Il Salone monumentale della Biblioteca Passerini Landi ospiterà la presentazione del libro “Gli orrori della Caserma Levante. Quando l’ossessione per il risultato favorisce il crimine” di Federica Angeli, edito da Baldini e Castoldi, per il ciclo “Cooperiamo in Biblioteca” in collaborazione con Librerie Coop Piacenza. In dialogo con l’autrice, giornalista di cronaca nera e giudiziaria del quotidano “La Repubblica”, lo scrittore Gabriele Dadati.
Il libro-inchiesta, avvalendosi di fonti di prima mano, documenti processuali, testimonianze e interviste, mira a fare luce su una vicenda che ha scosso l’opinione pubblica e il territorio, ripercorrendo le tappe delle indagini condotte dalla Procura di Piacenza in merito agli illeciti commessi da alcuni componenti dell’Arma in servizio presso la Caserma di via Caccialupo.
Come nasce la decisione di scrivere questo libro?
“Avendo sempre scritto di inchieste avvenute nel mondo di sotto, per utilizzare un termine coniato dal criminale Massimo Carminati, avevo voglia di salire di livello e fare inchieste nel marcio che purtroppo c’è anche nel mondo di sopra. Il Covid, poi, ha un po’ seppellito questo caso che secondo me è di una gravità unica, perché è la prima volta nella storia del nostro paese che una caserma viene messa sotto sequestro”.
Un caso come questo come può impattare sulla fiducia che i cittadini hanno nelle forze dell’ordine?
“I carabinieri hanno sempre costituito un porto sicuro per i cittadini proprio come istituzione: ma dopo il caso Cucchi diciamo che tra i cittadini si era già venuto a creare dello sconforto verso questo corpo. Però l’italiano ha la memoria corta. Farà comunque tesoro di questi casi, casi che per fortuna costituiscono delle eccezioni, però un po’ di fiducia i cittadini l’hanno sicuramente persa. E io spero che con questo libro l’Arma dei carabinieri faccia un minimo di autocritica capendo che i colpevoli non sono solo i militari finiti nell’inchiesta: se nessuno davvero ha visto o sentito nulla di quello che accadeva non va bene, è necessario fare più attenzione a come si comportano i carabinieri che sono in prima linea a contatto coi cittadini”.

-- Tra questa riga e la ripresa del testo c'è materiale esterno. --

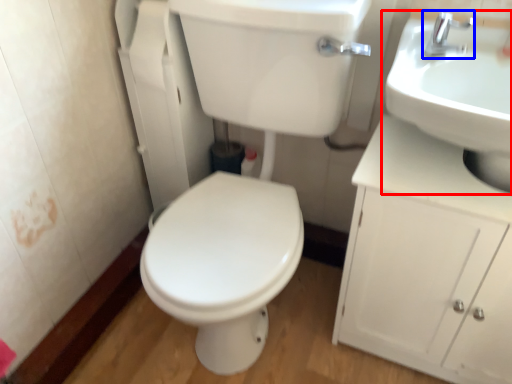 Question: Which point is further to the camera, sink (highlighted by a red box) or tap (highlighted by a blue box)?

Choices:
 (A) sink
 (B) tap

Answer: (B) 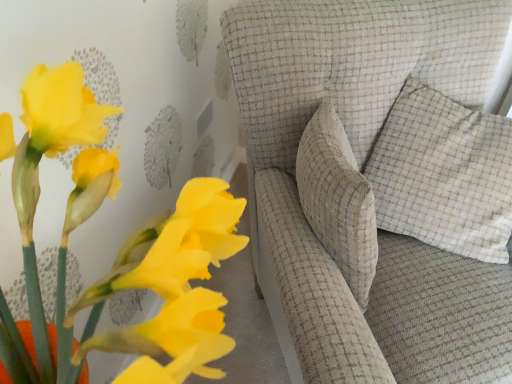 What is the approximate width of beige checkered pillow at upper right?

beige checkered pillow at upper right is 13.14 inches in width.

This screenshot has height=384, width=512. Describe the element at coordinates (444, 174) in the screenshot. I see `beige checkered pillow at upper right` at that location.

Find the location of a particular element. The width and height of the screenshot is (512, 384). matte yellow flowers at lower left is located at coordinates (120, 249).

From the image's perspective, between matte yellow flowers at lower left and beige checkered pillow at upper right, who is located below?

matte yellow flowers at lower left.

Is the depth of matte yellow flowers at lower left less than that of beige checkered pillow at upper right?

Yes, matte yellow flowers at lower left is closer to the viewer.

Is matte yellow flowers at lower left touching beige checkered pillow at upper right?

No, matte yellow flowers at lower left is not beside beige checkered pillow at upper right.

Which object is positioned more to the left, matte yellow flowers at lower left or beige checkered pillow at upper right?

From the viewer's perspective, matte yellow flowers at lower left appears more on the left side.

Which point is more distant from viewer, (99,152) or (323,231)?

Point (323,231)

Which object is further away from the camera, matte yellow flowers at lower left or textured beige sofa at center?

textured beige sofa at center is behind.

From a real-world perspective, is matte yellow flowers at lower left above or below textured beige sofa at center?

matte yellow flowers at lower left is situated higher than textured beige sofa at center in the real world.

Is matte yellow flowers at lower left located outside textured beige sofa at center?

matte yellow flowers at lower left lies outside textured beige sofa at center's area.

Considering the relative sizes of textured beige sofa at center and matte yellow flowers at lower left in the image provided, is textured beige sofa at center thinner than matte yellow flowers at lower left?

In fact, textured beige sofa at center might be wider than matte yellow flowers at lower left.

Is textured beige sofa at center oriented towards matte yellow flowers at lower left?

No, textured beige sofa at center does not turn towards matte yellow flowers at lower left.

In the image, there is a textured beige sofa at center. At what (x,y) coordinates should I click in order to perform the action: click on floral arrangement above it (from the image's perspective). Please return your answer as a coordinate pair (x, y). The image size is (512, 384). Looking at the image, I should click on [120, 249].

Is beige checkered pillow at upper right in front of or behind matte yellow flowers at lower left in the image?

Clearly, beige checkered pillow at upper right is behind matte yellow flowers at lower left.

From the image's perspective, which is below, beige checkered pillow at upper right or matte yellow flowers at lower left?

matte yellow flowers at lower left, from the image's perspective.

Can you confirm if beige checkered pillow at upper right is positioned to the right of matte yellow flowers at lower left?

Yes, beige checkered pillow at upper right is to the right of matte yellow flowers at lower left.

In the image, is beige checkered pillow at upper right positioned in front of or behind textured beige sofa at center?

beige checkered pillow at upper right is behind textured beige sofa at center.

What's the angular difference between beige checkered pillow at upper right and textured beige sofa at center's facing directions?

38.4 degrees separate the facing orientations of beige checkered pillow at upper right and textured beige sofa at center.

Does beige checkered pillow at upper right contain textured beige sofa at center?

That's incorrect, textured beige sofa at center is not inside beige checkered pillow at upper right.

Which of these two, beige checkered pillow at upper right or textured beige sofa at center, is thinner?

With smaller width is beige checkered pillow at upper right.

Measure the distance from textured beige sofa at center to beige checkered pillow at upper right.

They are 3.98 inches apart.

Considering the positions of point (298, 212) and point (405, 128), is point (298, 212) closer or farther from the camera than point (405, 128)?

Point (298, 212).

Is textured beige sofa at center located outside beige checkered pillow at upper right?

Yes, textured beige sofa at center is not within beige checkered pillow at upper right.

From the image's perspective, is textured beige sofa at center above or below beige checkered pillow at upper right?

Based on their image positions, textured beige sofa at center is located beneath beige checkered pillow at upper right.

In order to click on pillow on the right of matte yellow flowers at lower left in this screenshot , I will do `click(444, 174)`.

Where is `floral arrangement above the textured beige sofa at center (from a real-world perspective)`? This screenshot has height=384, width=512. floral arrangement above the textured beige sofa at center (from a real-world perspective) is located at coordinates [120, 249].

When comparing their distances from matte yellow flowers at lower left, does beige checkered pillow at upper right or textured beige sofa at center seem further?

beige checkered pillow at upper right is positioned further to the anchor matte yellow flowers at lower left.

Estimate the real-world distances between objects in this image. Which object is further from textured beige sofa at center, beige checkered pillow at upper right or matte yellow flowers at lower left?

matte yellow flowers at lower left lies further to textured beige sofa at center than the other object.

Based on their spatial positions, is matte yellow flowers at lower left or textured beige sofa at center further from beige checkered pillow at upper right?

Based on the image, matte yellow flowers at lower left appears to be further to beige checkered pillow at upper right.

Looking at the image, which one is located closer to textured beige sofa at center, matte yellow flowers at lower left or beige checkered pillow at upper right?

Among the two, beige checkered pillow at upper right is located nearer to textured beige sofa at center.

Based on their spatial positions, is textured beige sofa at center or beige checkered pillow at upper right further from matte yellow flowers at lower left?

beige checkered pillow at upper right is further to matte yellow flowers at lower left.

Which object lies nearer to the anchor point beige checkered pillow at upper right, textured beige sofa at center or matte yellow flowers at lower left?

textured beige sofa at center is closer to beige checkered pillow at upper right.

The width and height of the screenshot is (512, 384). Find the location of `furniture between matte yellow flowers at lower left and beige checkered pillow at upper right from left to right`. furniture between matte yellow flowers at lower left and beige checkered pillow at upper right from left to right is located at coordinates point(378,185). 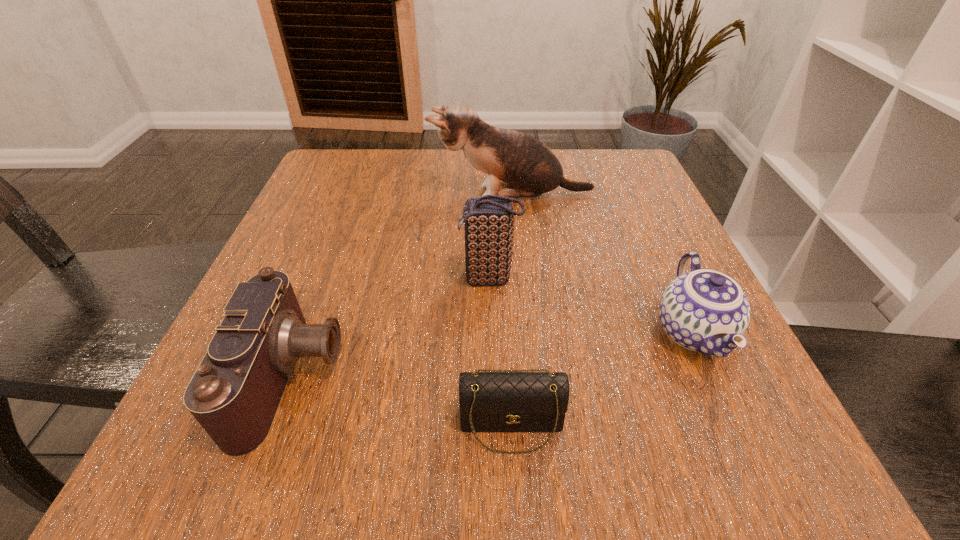 At what (x,y) coordinates should I click in order to perform the action: click on chinaware situated at the right edge. Please return your answer as a coordinate pair (x, y). The width and height of the screenshot is (960, 540). Looking at the image, I should click on (704, 310).

Locate an element on the screen. Image resolution: width=960 pixels, height=540 pixels. object situated at the near left corner is located at coordinates (236, 390).

Where is `object that is at the far right corner`? The image size is (960, 540). object that is at the far right corner is located at coordinates (528, 168).

Where is `vacant region at the far edge of the desktop`? The height and width of the screenshot is (540, 960). vacant region at the far edge of the desktop is located at coordinates (430, 188).

Where is `vacant area at the near edge`? vacant area at the near edge is located at coordinates (588, 458).

Where is `blank space at the left edge`? The height and width of the screenshot is (540, 960). blank space at the left edge is located at coordinates (289, 226).

In the image, there is a desktop. Identify the location of vacant area at the right edge. This screenshot has height=540, width=960. (660, 228).

At what (x,y) coordinates should I click in order to perform the action: click on vacant region at the far left corner of the desktop. Please return your answer as a coordinate pair (x, y). The height and width of the screenshot is (540, 960). Looking at the image, I should click on (352, 170).

Where is `vacant area at the far right corner of the desktop`? This screenshot has width=960, height=540. vacant area at the far right corner of the desktop is located at coordinates (598, 189).

Find the location of a particular element. free spot between the chinaware and the taller clutch bag is located at coordinates (591, 306).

Una domanda un po’ psicologica: come è possibile che quei fatti fossero commessi da un gruppo e non da parte di un singolo? Intendo dire, cosa scatta nella mente dei colleghi nel momento in cui potrebbero dire “Io non ci sto”?

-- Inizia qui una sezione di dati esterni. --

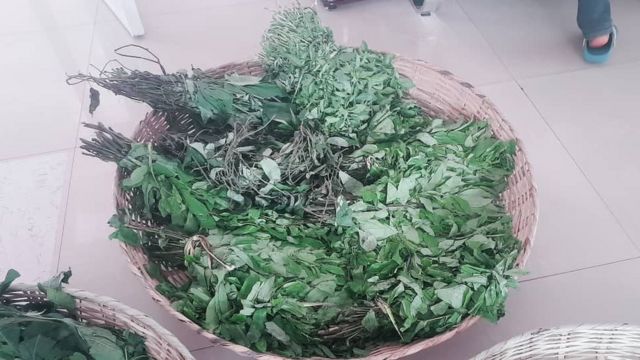 This screenshot has width=640, height=360. In order to click on damaged edge of floor tile in this screenshot , I will do `click(521, 88)`. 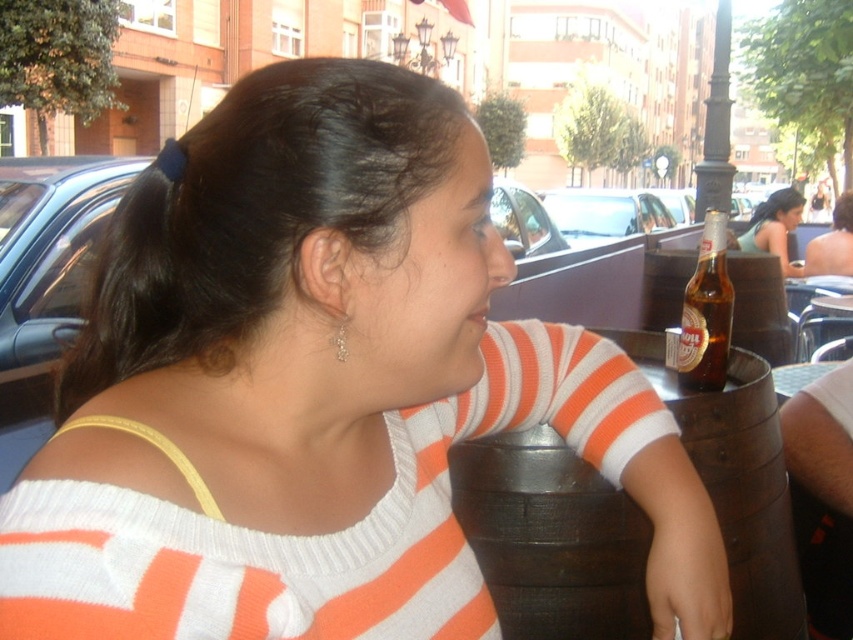 Between point (708, 362) and point (755, 216), which one is positioned in front?

Point (708, 362)

Is brown glass bottle at upper right thinner than matte black bottle at upper right?

Yes, brown glass bottle at upper right is thinner than matte black bottle at upper right.

Does point (701, 250) come in front of point (785, 196)?

That is True.

What are the coordinates of `brown glass bottle at upper right` in the screenshot? It's located at pyautogui.click(x=706, y=312).

Based on the photo, is matte black bottle at upper right bigger than matte orange sweater at center?

Correct, matte black bottle at upper right is larger in size than matte orange sweater at center.

Does matte black bottle at upper right have a greater height compared to matte orange sweater at center?

Indeed, matte black bottle at upper right has a greater height compared to matte orange sweater at center.

Is point (785, 273) in front of point (808, 262)?

Yes.

At what (x,y) coordinates should I click in order to perform the action: click on matte black bottle at upper right. Please return your answer as a coordinate pair (x, y). The image size is (853, 640). Looking at the image, I should click on (775, 227).

Is point (730, 500) positioned after point (727, 305)?

No, (730, 500) is closer to viewer.

Is point (729, 515) less distant than point (715, 240)?

Yes, it is in front of point (715, 240).

What do you see at coordinates (550, 538) in the screenshot? The image size is (853, 640). I see `brown wooden barrel at lower right` at bounding box center [550, 538].

You are a GUI agent. You are given a task and a screenshot of the screen. Output one action in this format:
    pyautogui.click(x=<x>, y=<y>)
    Task: Click on the brown wooden barrel at lower right
    This screenshot has height=640, width=853.
    Given the screenshot: What is the action you would take?
    pyautogui.click(x=550, y=538) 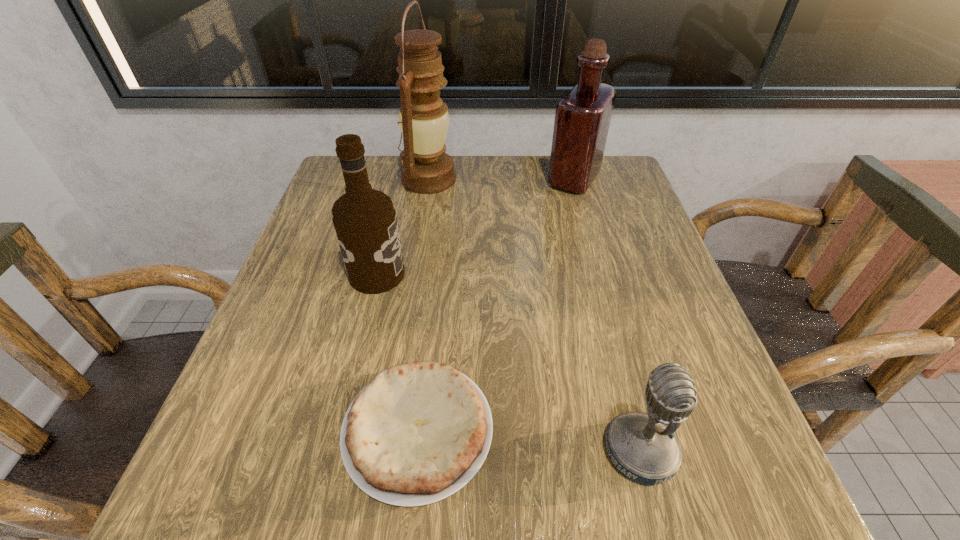 You are a GUI agent. You are given a task and a screenshot of the screen. Output one action in this format:
    pyautogui.click(x=<x>, y=<y>)
    Task: Click on the object located in the near right corner section of the desktop
    Image resolution: width=960 pixels, height=540 pixels.
    Given the screenshot: What is the action you would take?
    pyautogui.click(x=643, y=447)

The width and height of the screenshot is (960, 540). Find the location of `vacant area at the far edge of the desktop`. vacant area at the far edge of the desktop is located at coordinates (496, 187).

Image resolution: width=960 pixels, height=540 pixels. In the image, there is a desktop. What are the coordinates of `vacant space at the near edge` in the screenshot? It's located at (318, 499).

The image size is (960, 540). In the image, there is a desktop. Identify the location of vacant space at the left edge. (309, 285).

At what (x,y) coordinates should I click in order to perform the action: click on vacant space at the right edge of the desktop. Please return your answer as a coordinate pair (x, y). Looking at the image, I should click on (601, 238).

You are a GUI agent. You are given a task and a screenshot of the screen. Output one action in this format:
    pyautogui.click(x=<x>, y=<y>)
    Task: Click on the vacant space at the far left corner
    This screenshot has width=960, height=540.
    Given the screenshot: What is the action you would take?
    pyautogui.click(x=377, y=156)

In the image, there is a desktop. At what (x,y) coordinates should I click in order to perform the action: click on vacant area at the near left corner. Please return your answer as a coordinate pair (x, y). The width and height of the screenshot is (960, 540). Looking at the image, I should click on (238, 477).

Find the location of a particular element. The image size is (960, 540). free spot at the far right corner of the desktop is located at coordinates (631, 188).

This screenshot has height=540, width=960. What are the coordinates of `free space between the liquor and the second shortest object` in the screenshot? It's located at (607, 315).

Find the location of a particular element. This screenshot has height=540, width=960. vacant space in between the tortilla and the microphone is located at coordinates [x=529, y=441].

“Diciamo che sociologicamente avviene quello che avviene anche a scuola col bullismo, l’attrazione per il male e il senso di impunità che hanno anche gli adolescenti. Qui c’è stato quel senso di potere, la consapevolezza di avere il coltello dalla parte del manico: questi personaggi si sono sentiti dei “padri eterni”, in grado di tenere sotto scacco una città perché insospettabili indossando una divisa. E soprattutto il comando di fare arresti e fare numeri, e soprattutto gli encomi che ricevevano a fine mese sono stati l’incentivo”.

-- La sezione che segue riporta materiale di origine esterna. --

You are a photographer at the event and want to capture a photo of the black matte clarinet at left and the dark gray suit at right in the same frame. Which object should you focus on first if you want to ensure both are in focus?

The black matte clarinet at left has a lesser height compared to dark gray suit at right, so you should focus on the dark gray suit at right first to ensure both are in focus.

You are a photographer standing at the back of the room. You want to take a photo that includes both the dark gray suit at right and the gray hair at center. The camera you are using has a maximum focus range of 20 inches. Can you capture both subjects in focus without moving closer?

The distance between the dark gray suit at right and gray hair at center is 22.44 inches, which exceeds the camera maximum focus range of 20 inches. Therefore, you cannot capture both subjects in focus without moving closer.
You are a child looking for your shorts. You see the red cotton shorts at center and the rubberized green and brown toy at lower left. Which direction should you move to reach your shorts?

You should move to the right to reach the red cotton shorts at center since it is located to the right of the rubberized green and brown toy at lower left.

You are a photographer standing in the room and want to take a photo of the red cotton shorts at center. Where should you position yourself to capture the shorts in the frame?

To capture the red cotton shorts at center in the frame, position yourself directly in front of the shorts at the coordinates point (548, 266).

Federica Angeli, insignita nel 2015 del titolo di Ufficiale dell’Ordine al Merito della Repubblica Italiana per il suo impegno nella lotta alle mafie, vive sotto scorta dal luglio 2013 a seguito delle minacce ricevute per le sue inchieste sulla mafia romana. Tra i suoi libri, “Cocaparty” e “Rose al veleno, stalking”, entrambi pubblicati da Bompiani e scritti con Emilio Radice, “Io non taccio” (2015) e “Il mondo di sotto. Cronache della Roma criminale” (Castelvecchi, 2016), “A mano disarmata. Cronaca di millesettecento giorni sotto scorta” (Baldini e Castoldi, 2018).